----- Dataset extract

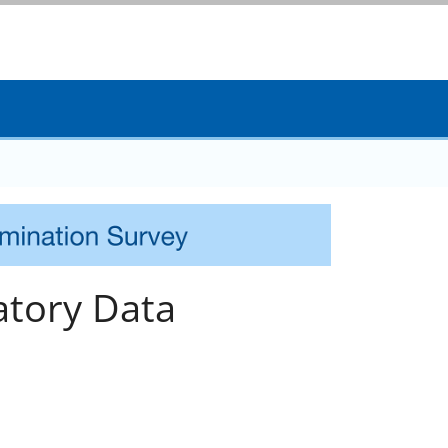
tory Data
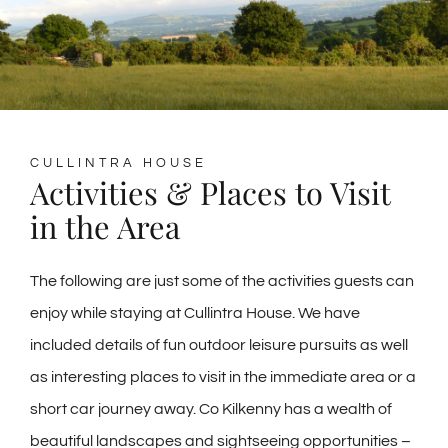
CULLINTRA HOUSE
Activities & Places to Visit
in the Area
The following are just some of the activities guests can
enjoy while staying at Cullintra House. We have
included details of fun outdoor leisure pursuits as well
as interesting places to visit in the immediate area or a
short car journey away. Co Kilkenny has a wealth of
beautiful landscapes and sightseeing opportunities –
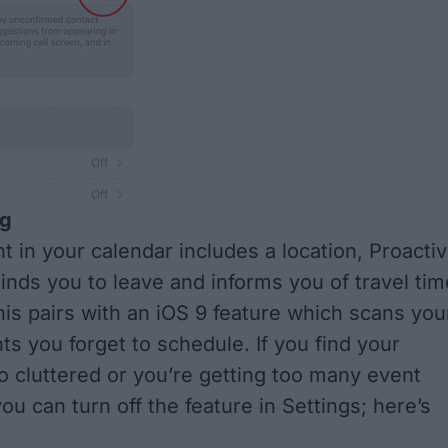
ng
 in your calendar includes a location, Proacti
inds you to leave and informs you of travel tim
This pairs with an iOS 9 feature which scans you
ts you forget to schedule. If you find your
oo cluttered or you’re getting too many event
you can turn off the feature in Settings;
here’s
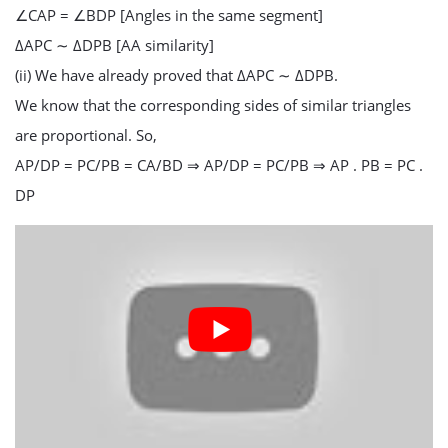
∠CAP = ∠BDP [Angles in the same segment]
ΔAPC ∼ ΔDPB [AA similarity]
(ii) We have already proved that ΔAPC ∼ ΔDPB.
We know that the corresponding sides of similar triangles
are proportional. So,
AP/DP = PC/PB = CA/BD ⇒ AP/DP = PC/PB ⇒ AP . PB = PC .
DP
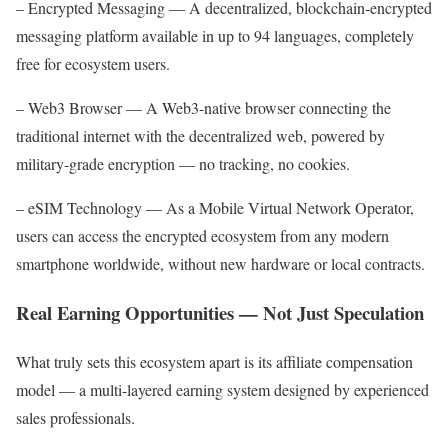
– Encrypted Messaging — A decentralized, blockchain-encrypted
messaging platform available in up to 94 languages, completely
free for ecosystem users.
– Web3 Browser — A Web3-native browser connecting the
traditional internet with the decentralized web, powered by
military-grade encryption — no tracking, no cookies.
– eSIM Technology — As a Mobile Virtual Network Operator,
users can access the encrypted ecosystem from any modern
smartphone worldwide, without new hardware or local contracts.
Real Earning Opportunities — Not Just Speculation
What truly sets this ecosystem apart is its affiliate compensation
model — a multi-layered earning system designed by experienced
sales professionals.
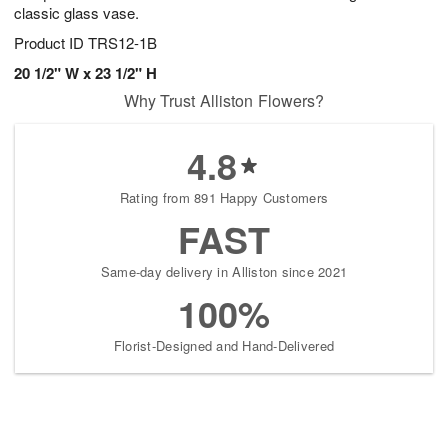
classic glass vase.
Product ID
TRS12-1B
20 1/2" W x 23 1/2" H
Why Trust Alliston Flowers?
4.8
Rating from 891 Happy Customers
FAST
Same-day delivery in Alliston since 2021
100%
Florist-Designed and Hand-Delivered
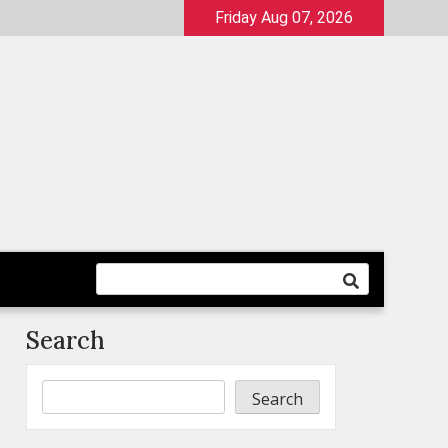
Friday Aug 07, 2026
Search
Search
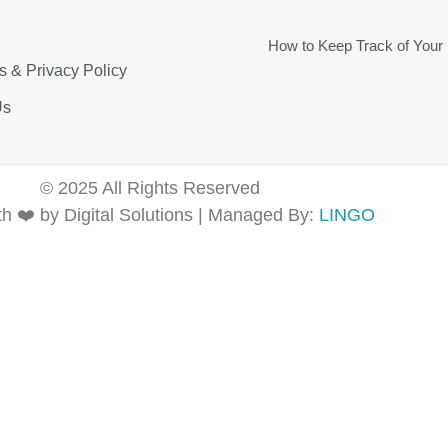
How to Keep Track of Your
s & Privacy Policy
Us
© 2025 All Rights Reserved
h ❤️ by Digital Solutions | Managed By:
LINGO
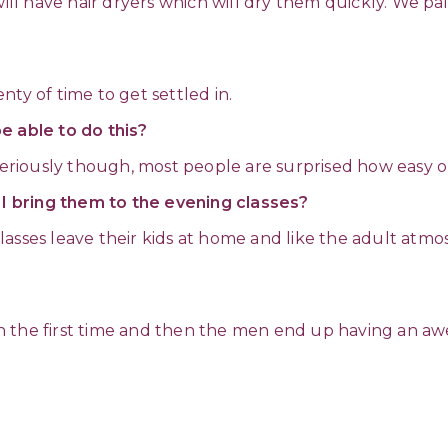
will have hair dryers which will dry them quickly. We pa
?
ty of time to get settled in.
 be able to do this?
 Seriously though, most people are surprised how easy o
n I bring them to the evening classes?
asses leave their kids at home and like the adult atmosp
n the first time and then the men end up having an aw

----------

Instructions to follow –
Each record needs to be reproduced exactly, and no image should be carried over.

Answer space –
tory Data
CULLINTRA HOUSE
Activities & Places to Visit
in the Area
The following are just some of the activities guests can
enjoy while staying at Cullintra House. We have
included details of fun outdoor leisure pursuits as well
as interesting places to visit in the immediate area or a
short car journey away. Co Kilkenny has a wealth of
beautiful landscapes and sightseeing opportunities –
ng
 in your calendar includes a location, Proacti
inds you to leave and informs you of travel tim
This pairs with an iOS 9 feature which scans you
ts you forget to schedule. If you find your
oo cluttered or you’re getting too many event
you can turn off the feature in Settings;
here’s
∠CAP = ∠BDP [Angles in the same segment]
ΔAPC ∼ ΔDPB [AA similarity]
(ii) We have already proved that ΔAPC ∼ ΔDPB.
We know that the corresponding sides of similar triangles
are proportional. So,
AP/DP = PC/PB = CA/BD ⇒ AP/DP = PC/PB ⇒ AP . PB = PC .
DP
– Encrypted Messaging — A decentralized, blockchain-encrypted
messaging platform available in up to 94 languages, completely
free for ecosystem users.
– Web3 Browser — A Web3-native browser connecting the
traditional internet with the decentralized web, powered by
military-grade encryption — no tracking, no cookies.
– eSIM Technology — As a Mobile Virtual Network Operator,
users can access the encrypted ecosystem from any modern
smartphone worldwide, without new hardware or local contracts.
Real Earning Opportunities — Not Just Speculation
What truly sets this ecosystem apart is its affiliate compensation
model — a multi-layered earning system designed by experienced
sales professionals.
classic glass vase.
Product ID
TRS12-1B
20 1/2" W x 23 1/2" H
Why Trust Alliston Flowers?
4.8
Rating from 891 Happy Customers
FAST
Same-day delivery in Alliston since 2021
100%
Florist-Designed and Hand-Delivered
Friday Aug 07, 2026
Search
Search
How to Keep Track of Your
s & Privacy Policy
Us
© 2025 All Rights Reserved
h ❤️ by Digital Solutions | Managed By:
LINGO
will have hair dryers which will dry them quickly. We pa
?
ty of time to get settled in.
 be able to do this?
 Seriously though, most people are surprised how easy o
n I bring them to the evening classes?
asses leave their kids at home and like the adult atmosp
n the first time and then the men end up having an aw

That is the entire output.